Çalışmaya katılan işletmelerin insan kaynakları plânlamasında işgören devir oranını her zaman için dikkate aldıkları saptanmıştır. Ancak işletmeler bulundukları yere göre incelendiğinde, İzmir merkezdeki otel işletmelerinin işgören devir oranının, insan kaynakları plânlamasında daha fazla yer aldığı saptanmıştır. İşgören devir oranının işletmelerin insan kaynakları plânlamaları içerisinde yer alması, işletmenin görülmeyen veya yeteri kadar önemsenmeyen bir gider kaynağını azaltmalarını sağlayabilmektedir. Ayrıca işletmelerin işgören devir oranını insan kaynakları plânlaması açısından değerlendirmeleri, ileri dönemlerde meydana gelebilecek işgören devrine karşı bilinçli ve tedbirli olmalarına da yardımcı olabilecektir.
İşletmelerin geçmiş dönemlerde işgören devir oranını çoğunlukla hesapladıkları görülmüştür. Bu durum yine İzmir merkezde yer alan otel işletmelerinde daha da belirgindir. İşgören devrinin geçmiş yıllardan bu yana yapılması, işletmenin insan kaynaklarını ne derecede etkin plânladıkları, işgörenlerin genel sorunları ile ne derecede ilgilendikleri konularında yöneticilere bilgi sağlayabilmektedir.

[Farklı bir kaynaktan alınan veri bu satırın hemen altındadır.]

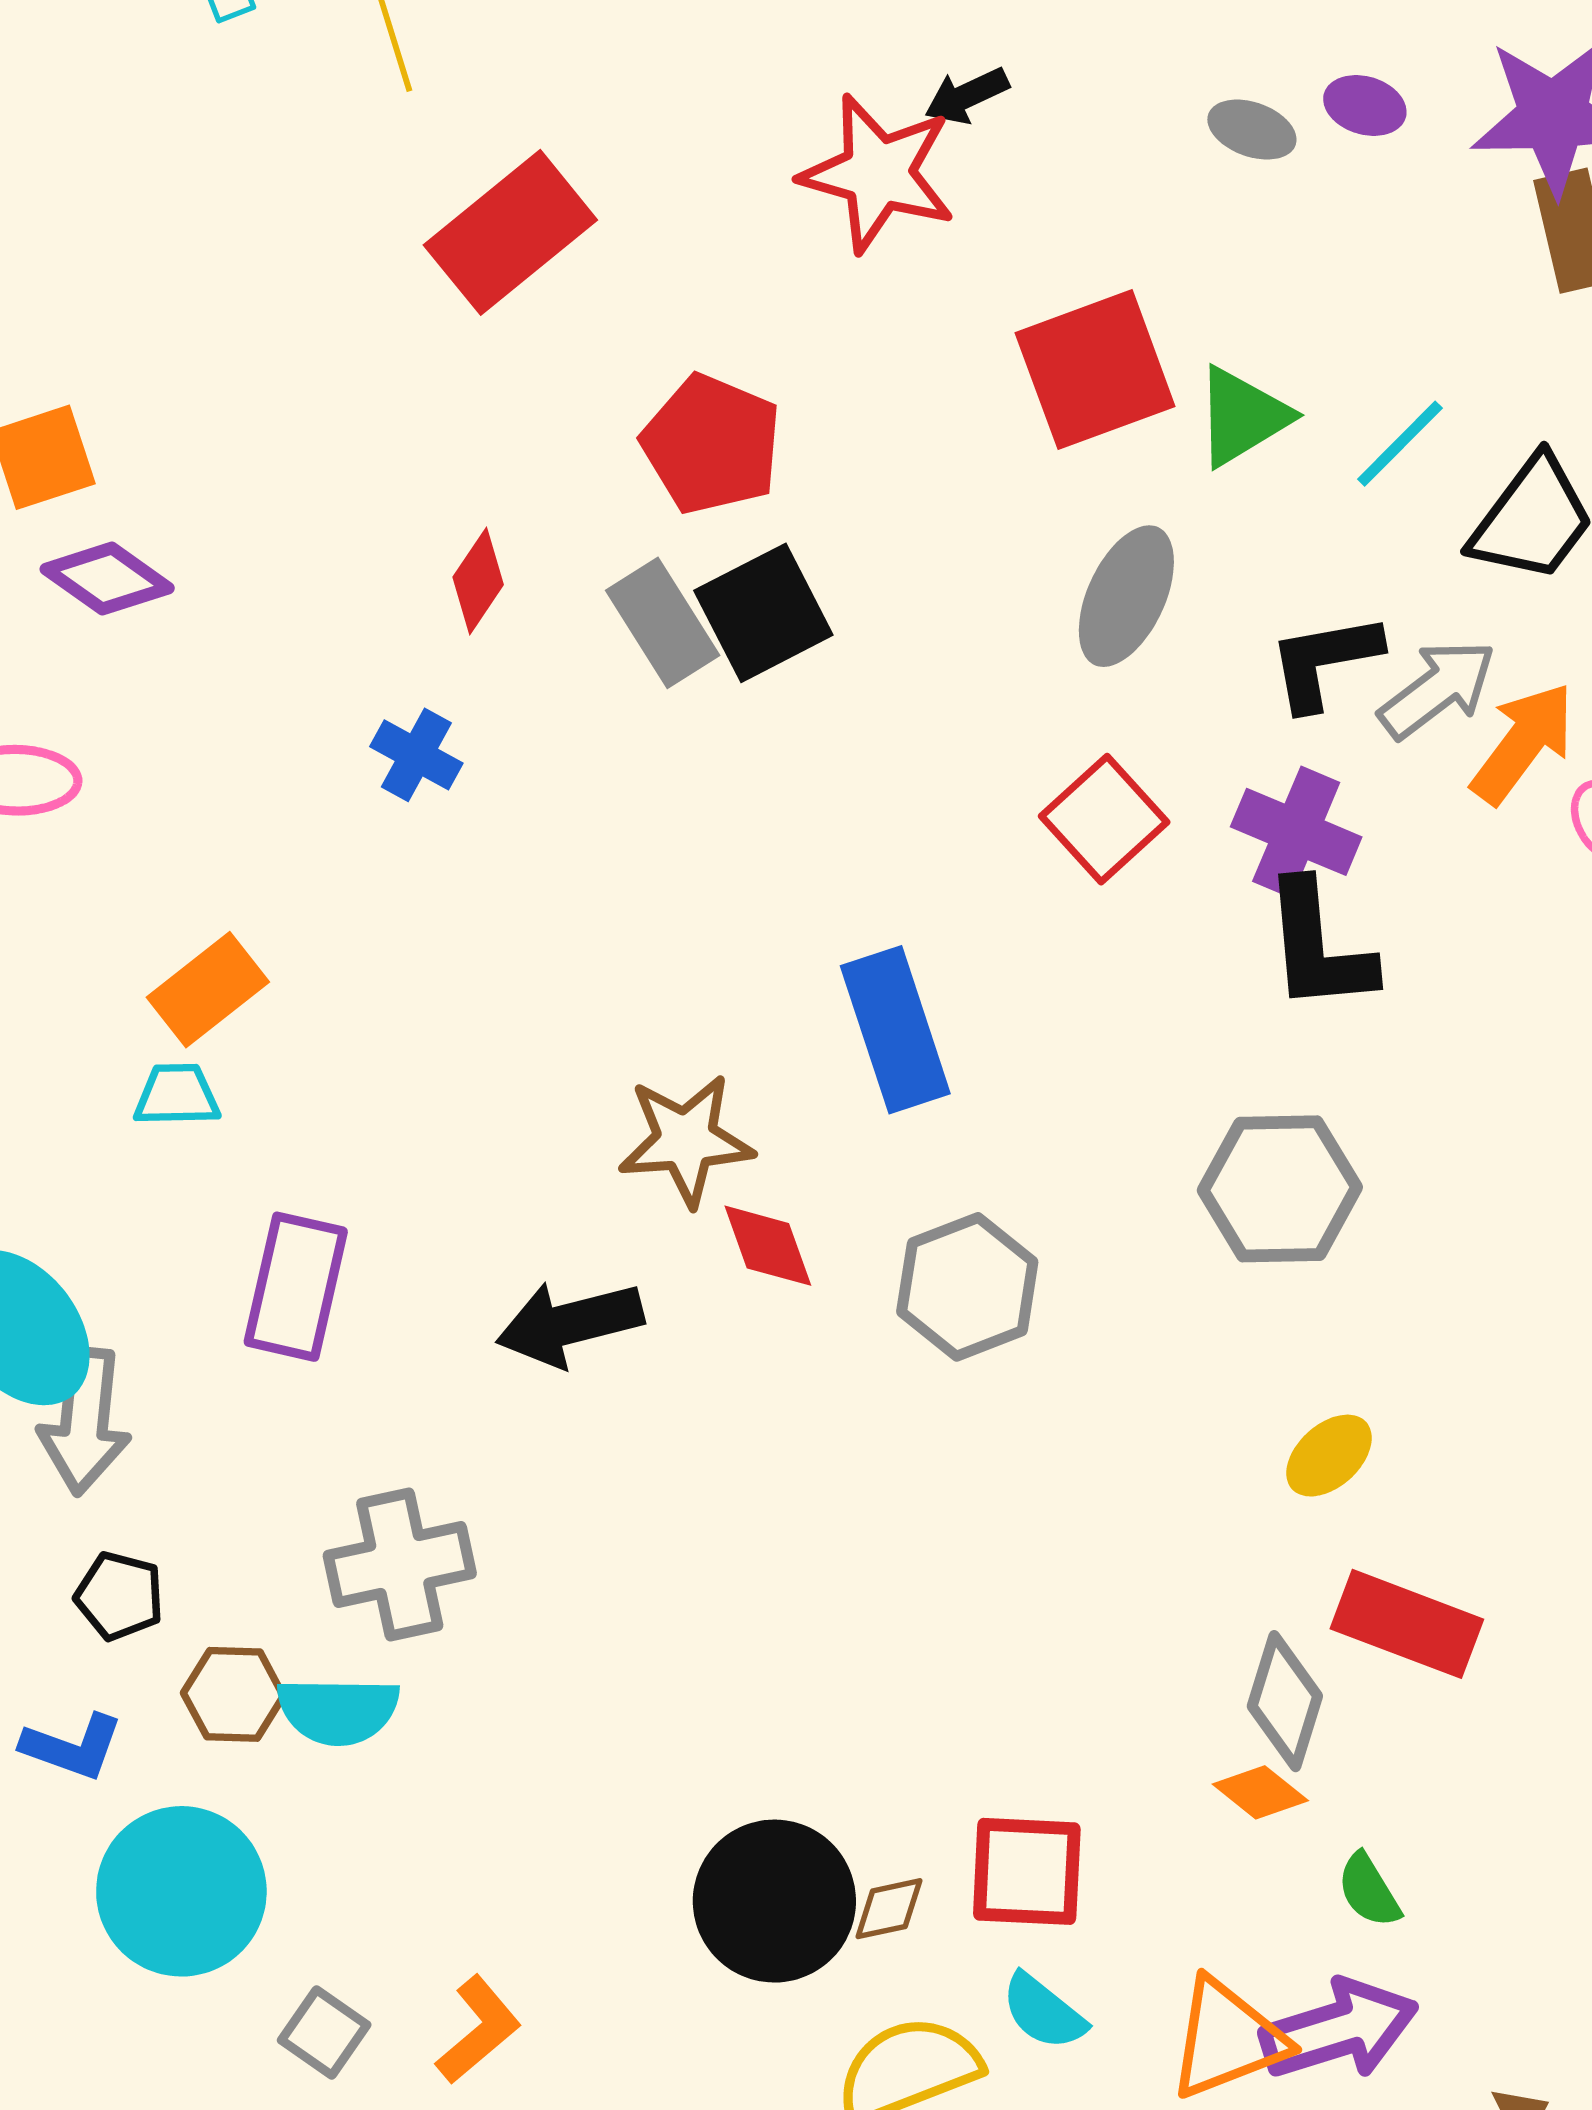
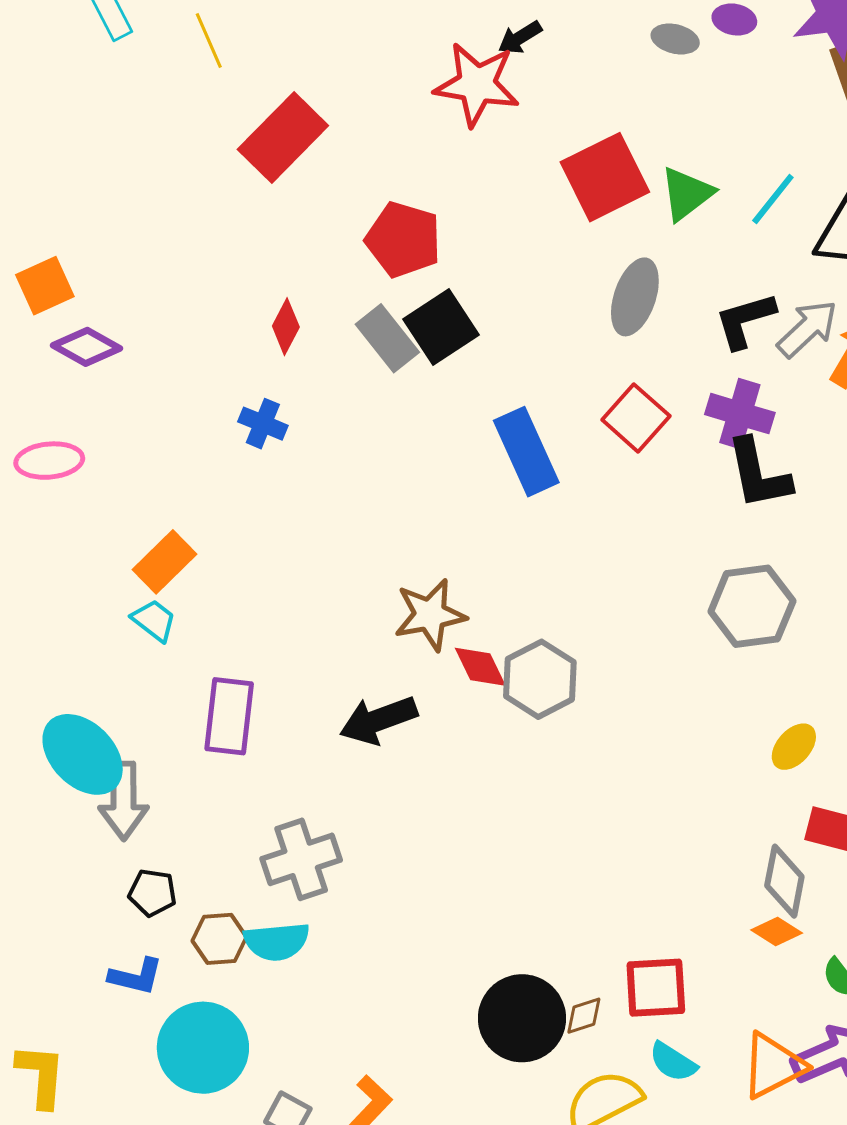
blue rectangle: (895, 1030) -> (526, 452), moved
cyan trapezoid: (177, 1095) -> (154, 620), turned 45
gray hexagon: (967, 1287) -> (540, 679), moved

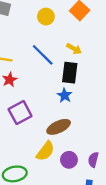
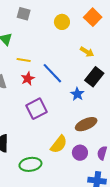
blue line: (43, 55) -> (52, 73), moved
black rectangle: (70, 73) -> (94, 77), moved, turned 30
brown ellipse: (59, 127) -> (86, 124), moved

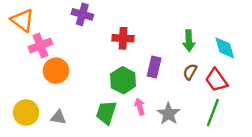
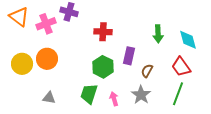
pink cross: (40, 45) -> (46, 24), moved
brown semicircle: (190, 72) -> (147, 71), moved
pink arrow: (140, 107) -> (114, 99), moved
yellow circle: (26, 113) -> (22, 64), moved

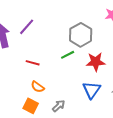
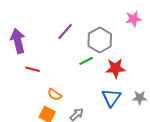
purple line: (27, 27) -> (65, 32), moved
red line: (33, 63) -> (33, 69), moved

İzmir merkezde yer alan otel işletmelerinin genel işgören devir oranı %10 ile %20 arasında yer almaktadır. Bu durum Kuşadası otel işletmeleri için ise %40 - %50 arasındadır. İzmir merkezde yer alan otel işletmelerinde bu oranın düşük olmasının nedeni, etkili insan kaynakları plânlaması ve işgören devrinin düzenli olarak hesaplanması olabilir. Kuşadası’nda niteliksiz işgücünün İzmir merkezden daha fazla olması, Kuşadası’ndaki otel işletmeleri için işgören devrini önemsiz kılabilmektedir. Bir başka ifadeyle, Kuşadası’ndaki otel işletmeleri için işten ayrılan işgörenin yerine yenisinin bulunabilir olması, bu durumun nedenlerinden biri olabilir. Ayrıca Kuşadası’ndaki otel işletmelerinde çalışan işgörenlerin, ücretlere daha duyarlı olması, daha yüksek ücret veren işyerlerine geçmeleri işgören devrini arttırıcı etki yaratabilmektedir. Bu durumun önlenebilmesi için Kuşadası’ndaki otel işletmelerinin, işgörenlerini gerek maddi, gerek manevi olarak tatmin etmeye yönelmeleri gerekmektedir. Kuşadası’ndaki otel işletmelerinin piyasanın üzerinde ücret vermeleri, işgören sosyal sigortalarının tam gün üzerinden hesaplatmaları, daha fazla sosyal olanaklar sunmaları işgörenlerin işletmeye olan bağlılıklarını arttırabilir. Ayrıca işletmeler, işgöreni sadece “robot” olarak görmemeli, işgörenlerin sorunları ile yakından ilgilenmeli ve işgörenler üzerinde yönetim olarak olumlu izlenim bırakmaya çalışmalıdırlar. Ayrıca, kapalı olduğu süre boyunca işletmeler işgörenlerini bağlı oldukları diğer işletmelere yönlendirerek, işgörenlerini işletmede tutabilirler. Bu durum işgörenlerin işletmeye olan bağlılıklarını arttırıcı olabilir. İşletmeler, belirli bir süre boyunca çalışan işgörenlerini maddi veya manevi olarak ödüllendirerek, işe olan tatminlerini de arttırabilirler. Bir başka çözüm ise, işletmelerin işgörenlerini sezon dışında daha nitelikli olmalarını sağlamak amacıyla belirli eğitim kurumlarına gönderebilirler. Bu sayede işgörenlerin işletmeyi daha fazla benimsemeleri sağlanabilir.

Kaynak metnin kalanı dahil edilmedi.